Il punto critico dell’opera di Casella è la scelta della monumentalità barocca (Introduzione, Corale e Marcia op. 57, ecc.), in cui si incrina l’equilibrio così abilmente intessuto con le esperienze europee, di cui egli fu il propagandista nei vari festival di Siena, Firenze, Venezia, e a cui da patrocinatore riuscì ad associare il regime. Nel suo ‘neobarocco’ Concerto per orchestra non sfugge la presenza di un Inno, in cui è individuabile un filo rosso che collega l’Inno a Roma di Pizzetti (composto per la colonna sonora del film Scipione l’Africano del 1937) alla sacralità delle Feste romane (1928) di Respighi, gli Inni (1932) di Malipiero espressamente dedicati a Mussolini agli Inni per tre pianoforti (1935) di Dallapiccola. Sennonché, negli ultimi due casi, della forma celebrativa è conservato solo il guscio in un’espressione incapace di respiro retorico, di dare al presente una risposta compatibile con la richiesta di un’arte cerimoniale.
Qui si situa uno spazio che sarebbe sbagliato dire di dissenso, ma piuttosto di fuga dal reale, evidente nella funzione metastorica del richiamo del passato che Malipiero non intende mai neoclassicamente bensì come un “Gegenwelt” (Jürg Stenzl), un mondo inverso opposto al presente.
A questo livello è anche da leggere un’opera quale Volo di notte (1937-1939) di Dallapiccola, che dal punto di vista del contenuto si presenta come una ‘Zeitoper’ (opera d’attualità), sia per la scelta dell’argomento sia per il risvolto fascista dell’esaltazione dell’eroismo aviatorio, mentre da quello musicale appare come la sua negazione. In Dallapiccola è individuabile un processo di astrazione che spiega il suo approdo alla dodecafonia, la quale, benché fondamentale per la messa a fuoco del senso di protesta che avrebbe assunto la sua musica (Canti di prigionia, Il prigioniero) svolge la sua funzione anche come distillazione del linguaggio, liberato da ogni incrostazione temporale.

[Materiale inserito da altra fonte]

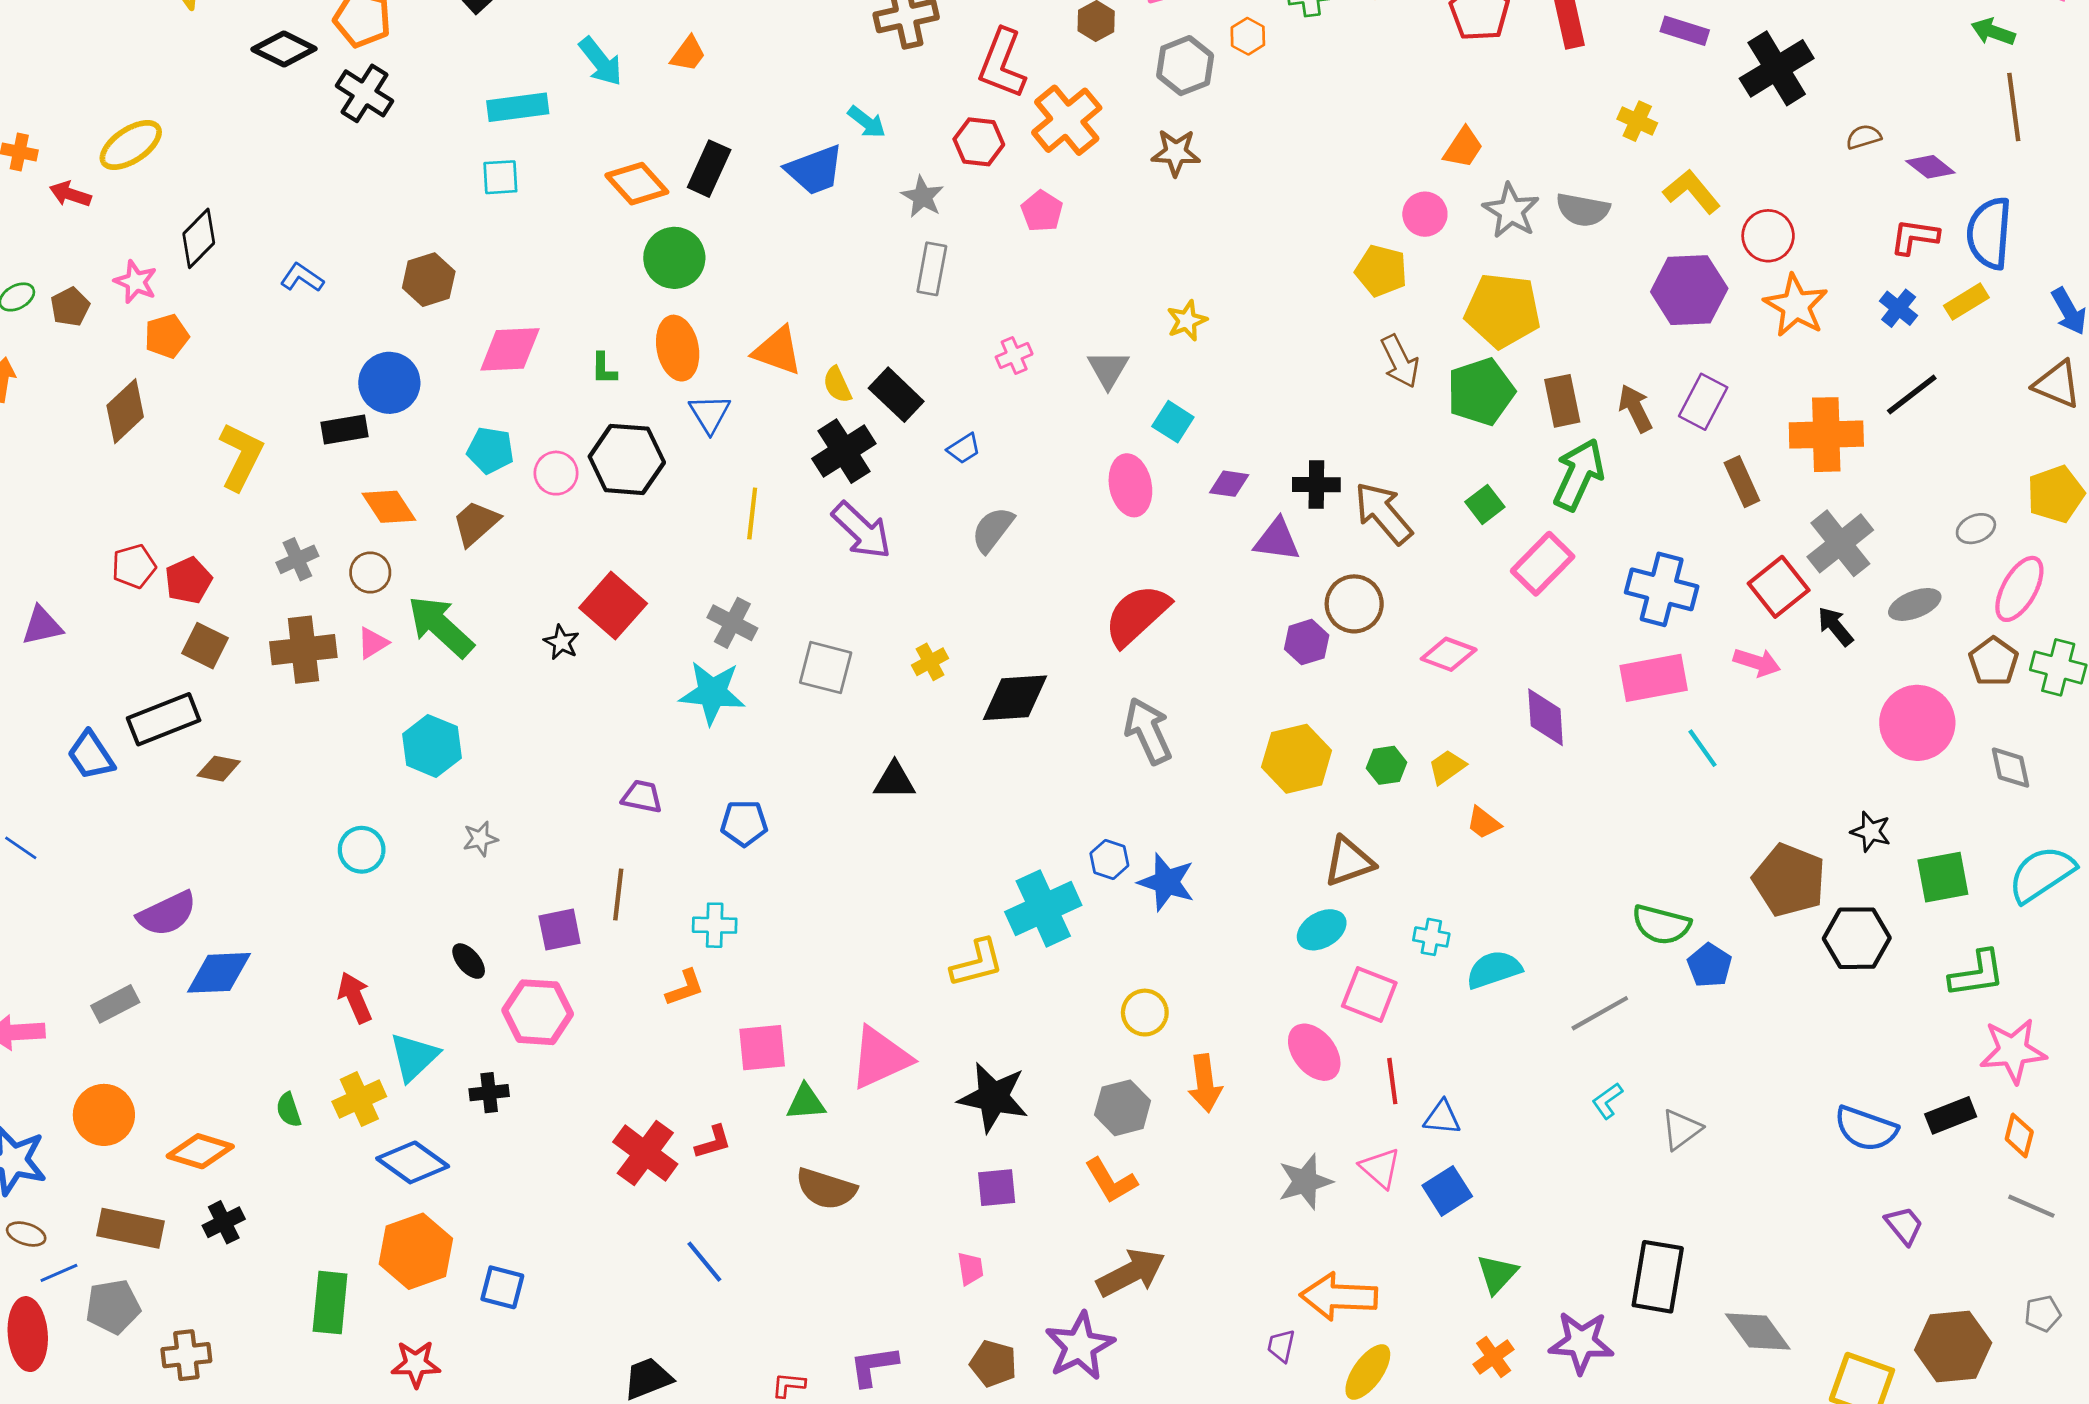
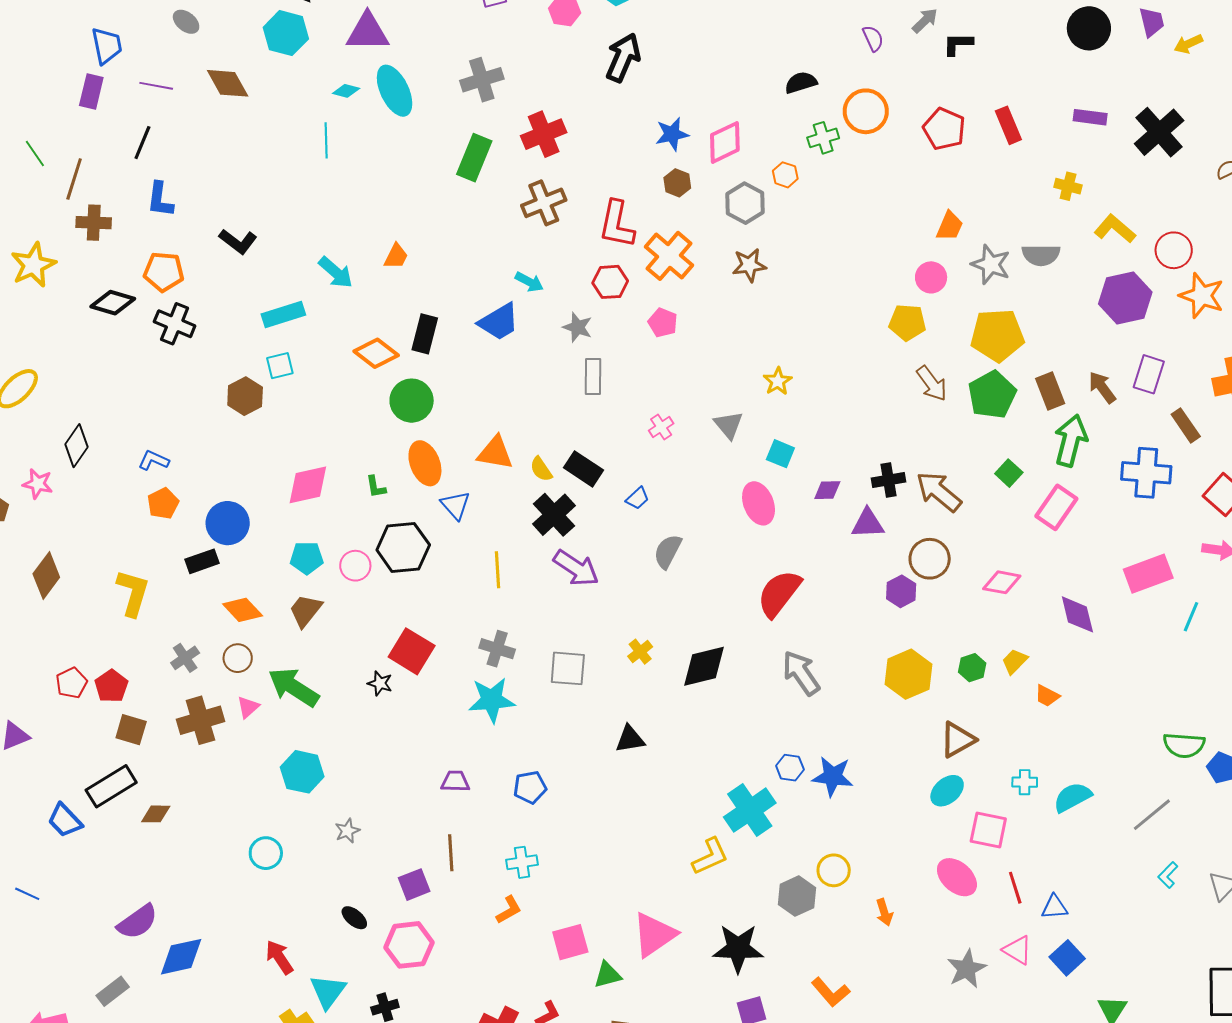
brown hexagon: (429, 280) -> (245, 396), moved
orange pentagon: (167, 336) -> (163, 503), moved
blue cross: (1662, 589) -> (1146, 473), moved
cyan line: (1703, 748) -> (1191, 617), turned 68
orange arrow: (1205, 1083) -> (884, 912), size x0.7
gray hexagon: (1123, 1108) -> (797, 896), moved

In questo senso è da comprendere anche l’impostazione di Goffredo Petrassi, che seguì Casella nell’assunzione di ruoli di organizzatore musicale di regime, ma il quale dall’iniziale solennità monumentale del Salmo IX (1934-1936) passò a un processo di epurazione che, mirando alla musica pura scegliendo la dimensione mistica anziché l’impegno terreno (Noche oscura, su testo di San Juan de la Cruz, 1950), non a caso in anni più tardi sarebbe approdato pure alla dodecafonia.
Infine, a dare valore di conclusione all’evidenziazione di un percorso che integra con occhio indulgente esperienze dove debolezze umane e cedimenti non inficiano il valore e la funzione ultratemporale della testimonianza artistica, la necessaria distanza da quegli eventi ci è suggerita dal significato delle campane nella Terza Sinfonia di Malipiero, le campane che aveva sentito risuonare dai campanili della laguna veneta l’8 settembre 1943 annuncianti l’armistizio, ma che nello stesso tempo preludevano a nuove sciagure e che il compositore così spiegava al critico ginevrino Robert-Aloys Moser: “Trovo che le campane purificano l’aria mentre attenuano i rumori della volgarità”.